# Aim of the task
The answer must restate every entry below word for word.

====

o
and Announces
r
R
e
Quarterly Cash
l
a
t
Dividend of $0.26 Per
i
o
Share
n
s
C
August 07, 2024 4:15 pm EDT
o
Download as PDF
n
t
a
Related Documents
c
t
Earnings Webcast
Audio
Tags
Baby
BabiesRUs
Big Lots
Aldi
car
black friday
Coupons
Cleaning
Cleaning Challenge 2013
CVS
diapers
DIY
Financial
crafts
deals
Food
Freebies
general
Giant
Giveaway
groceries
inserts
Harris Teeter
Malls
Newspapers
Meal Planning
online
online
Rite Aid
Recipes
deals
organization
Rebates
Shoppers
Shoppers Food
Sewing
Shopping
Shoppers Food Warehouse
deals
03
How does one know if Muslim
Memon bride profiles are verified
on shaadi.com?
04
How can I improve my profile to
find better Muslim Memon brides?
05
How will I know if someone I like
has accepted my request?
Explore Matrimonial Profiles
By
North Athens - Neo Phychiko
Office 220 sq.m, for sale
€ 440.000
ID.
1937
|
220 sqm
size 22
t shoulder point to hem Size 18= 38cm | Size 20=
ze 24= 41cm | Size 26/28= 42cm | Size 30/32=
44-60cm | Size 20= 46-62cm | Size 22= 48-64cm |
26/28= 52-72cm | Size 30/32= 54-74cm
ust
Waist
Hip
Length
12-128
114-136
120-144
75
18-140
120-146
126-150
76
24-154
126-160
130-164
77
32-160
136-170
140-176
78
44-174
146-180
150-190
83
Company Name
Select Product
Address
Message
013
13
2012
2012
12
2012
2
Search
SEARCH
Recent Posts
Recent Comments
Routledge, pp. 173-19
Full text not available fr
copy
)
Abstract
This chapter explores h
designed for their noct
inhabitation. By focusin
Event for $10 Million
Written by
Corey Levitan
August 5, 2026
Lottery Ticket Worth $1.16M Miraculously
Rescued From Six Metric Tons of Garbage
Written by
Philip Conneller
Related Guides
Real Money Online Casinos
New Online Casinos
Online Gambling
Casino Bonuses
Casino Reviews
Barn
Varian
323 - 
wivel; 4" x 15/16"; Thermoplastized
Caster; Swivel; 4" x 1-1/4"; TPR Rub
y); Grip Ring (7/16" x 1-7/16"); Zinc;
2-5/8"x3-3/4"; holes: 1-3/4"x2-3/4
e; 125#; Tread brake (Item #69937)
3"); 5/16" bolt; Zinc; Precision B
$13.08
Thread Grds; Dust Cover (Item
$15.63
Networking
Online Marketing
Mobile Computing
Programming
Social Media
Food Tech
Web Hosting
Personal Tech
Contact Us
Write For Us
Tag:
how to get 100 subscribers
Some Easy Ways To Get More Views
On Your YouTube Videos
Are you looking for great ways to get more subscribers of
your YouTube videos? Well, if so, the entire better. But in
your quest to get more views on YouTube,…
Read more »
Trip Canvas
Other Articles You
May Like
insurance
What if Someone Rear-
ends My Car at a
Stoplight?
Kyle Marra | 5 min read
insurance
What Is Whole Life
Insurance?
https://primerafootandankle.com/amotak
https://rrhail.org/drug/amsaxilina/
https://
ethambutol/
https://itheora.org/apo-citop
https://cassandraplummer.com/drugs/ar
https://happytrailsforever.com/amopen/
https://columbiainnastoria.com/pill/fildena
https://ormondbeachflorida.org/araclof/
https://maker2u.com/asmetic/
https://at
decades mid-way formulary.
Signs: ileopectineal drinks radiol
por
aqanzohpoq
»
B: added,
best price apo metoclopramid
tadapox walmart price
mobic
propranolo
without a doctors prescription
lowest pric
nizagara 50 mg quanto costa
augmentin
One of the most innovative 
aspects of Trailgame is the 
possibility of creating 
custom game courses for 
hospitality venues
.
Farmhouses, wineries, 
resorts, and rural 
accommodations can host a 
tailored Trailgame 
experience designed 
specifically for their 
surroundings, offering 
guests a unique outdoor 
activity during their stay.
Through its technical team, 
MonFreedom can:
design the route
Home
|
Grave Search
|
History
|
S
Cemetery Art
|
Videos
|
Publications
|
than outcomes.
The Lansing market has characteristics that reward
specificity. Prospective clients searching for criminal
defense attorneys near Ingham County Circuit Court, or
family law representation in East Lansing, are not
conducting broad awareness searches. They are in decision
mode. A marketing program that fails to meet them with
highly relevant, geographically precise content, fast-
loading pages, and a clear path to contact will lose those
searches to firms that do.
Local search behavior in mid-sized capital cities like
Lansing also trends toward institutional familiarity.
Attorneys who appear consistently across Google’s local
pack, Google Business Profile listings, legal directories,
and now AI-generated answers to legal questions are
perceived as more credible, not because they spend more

====

# Solution to this problem
o
and Announces
r
R
e
Quarterly Cash
l
a
t
Dividend of $0.26 Per
i
o
Share
n
s
C
August 07, 2024 4:15 pm EDT
o
Download as PDF
n
t
a
Related Documents
c
t
Earnings Webcast
Audio
Tags
Baby
BabiesRUs
Big Lots
Aldi
car
black friday
Coupons
Cleaning
Cleaning Challenge 2013
CVS
diapers
DIY
Financial
crafts
deals
Food
Freebies
general
Giant
Giveaway
groceries
inserts
Harris Teeter
Malls
Newspapers
Meal Planning
online
online
Rite Aid
Recipes
deals
organization
Rebates
Shoppers
Shoppers Food
Sewing
Shopping
Shoppers Food Warehouse
deals
03
How does one know if Muslim
Memon bride profiles are verified
on shaadi.com?
04
How can I improve my profile to
find better Muslim Memon brides?
05
How will I know if someone I like
has accepted my request?
Explore Matrimonial Profiles
By
North Athens - Neo Phychiko
Office 220 sq.m, for sale
€ 440.000
ID.
1937
|
220 sqm
size 22
t shoulder point to hem Size 18= 38cm | Size 20=
ze 24= 41cm | Size 26/28= 42cm | Size 30/32=
44-60cm | Size 20= 46-62cm | Size 22= 48-64cm |
26/28= 52-72cm | Size 30/32= 54-74cm
ust
Waist
Hip
Length
12-128
114-136
120-144
75
18-140
120-146
126-150
76
24-154
126-160
130-164
77
32-160
136-170
140-176
78
44-174
146-180
150-190
83
Company Name
Select Product
Address
Message
013
13
2012
2012
12
2012
2
Search
SEARCH
Recent Posts
Recent Comments
Routledge, pp. 173-19
Full text not available fr
copy
)
Abstract
This chapter explores h
designed for their noct
inhabitation. By focusin
Event for $10 Million
Written by
Corey Levitan
August 5, 2026
Lottery Ticket Worth $1.16M Miraculously
Rescued From Six Metric Tons of Garbage
Written by
Philip Conneller
Related Guides
Real Money Online Casinos
New Online Casinos
Online Gambling
Casino Bonuses
Casino Reviews
Barn
Varian
323 - 
wivel; 4" x 15/16"; Thermoplastized
Caster; Swivel; 4" x 1-1/4"; TPR Rub
y); Grip Ring (7/16" x 1-7/16"); Zinc;
2-5/8"x3-3/4"; holes: 1-3/4"x2-3/4
e; 125#; Tread brake (Item #69937)
3"); 5/16" bolt; Zinc; Precision B
$13.08
Thread Grds; Dust Cover (Item
$15.63
Networking
Online Marketing
Mobile Computing
Programming
Social Media
Food Tech
Web Hosting
Personal Tech
Contact Us
Write For Us
Tag:
how to get 100 subscribers
Some Easy Ways To Get More Views
On Your YouTube Videos
Are you looking for great ways to get more subscribers of
your YouTube videos? Well, if so, the entire better. But in
your quest to get more views on YouTube,…
Read more »
Trip Canvas
Other Articles You
May Like
insurance
What if Someone Rear-
ends My Car at a
Stoplight?
Kyle Marra | 5 min read
insurance
What Is Whole Life
Insurance?
https://primerafootandankle.com/amotak
https://rrhail.org/drug/amsaxilina/
https://
ethambutol/
https://itheora.org/apo-citop
https://cassandraplummer.com/drugs/ar
https://happytrailsforever.com/amopen/
https://columbiainnastoria.com/pill/fildena
https://ormondbeachflorida.org/araclof/
https://maker2u.com/asmetic/
https://at
decades mid-way formulary.
Signs: ileopectineal drinks radiol
por
aqanzohpoq
»
B: added,
best price apo metoclopramid
tadapox walmart price
mobic
propranolo
without a doctors prescription
lowest pric
nizagara 50 mg quanto costa
augmentin
One of the most innovative 
aspects of Trailgame is the 
possibility of creating 
custom game courses for 
hospitality venues
.
Farmhouses, wineries, 
resorts, and rural 
accommodations can host a 
tailored Trailgame 
experience designed 
specifically for their 
surroundings, offering 
guests a unique outdoor 
activity during their stay.
Through its technical team, 
MonFreedom can:
design the route
Home
|
Grave Search
|
History
|
S
Cemetery Art
|
Videos
|
Publications
|
than outcomes.
The Lansing market has characteristics that reward
specificity. Prospective clients searching for criminal
defense attorneys near Ingham County Circuit Court, or
family law representation in East Lansing, are not
conducting broad awareness searches. They are in decision
mode. A marketing program that fails to meet them with
highly relevant, geographically precise content, fast-
loading pages, and a clear path to contact will lose those
searches to firms that do.
Local search behavior in mid-sized capital cities like
Lansing also trends toward institutional familiarity.
Attorneys who appear consistently across Google’s local
pack, Google Business Profile listings, legal directories,
and now AI-generated answers to legal questions are
perceived as more credible, not because they spend more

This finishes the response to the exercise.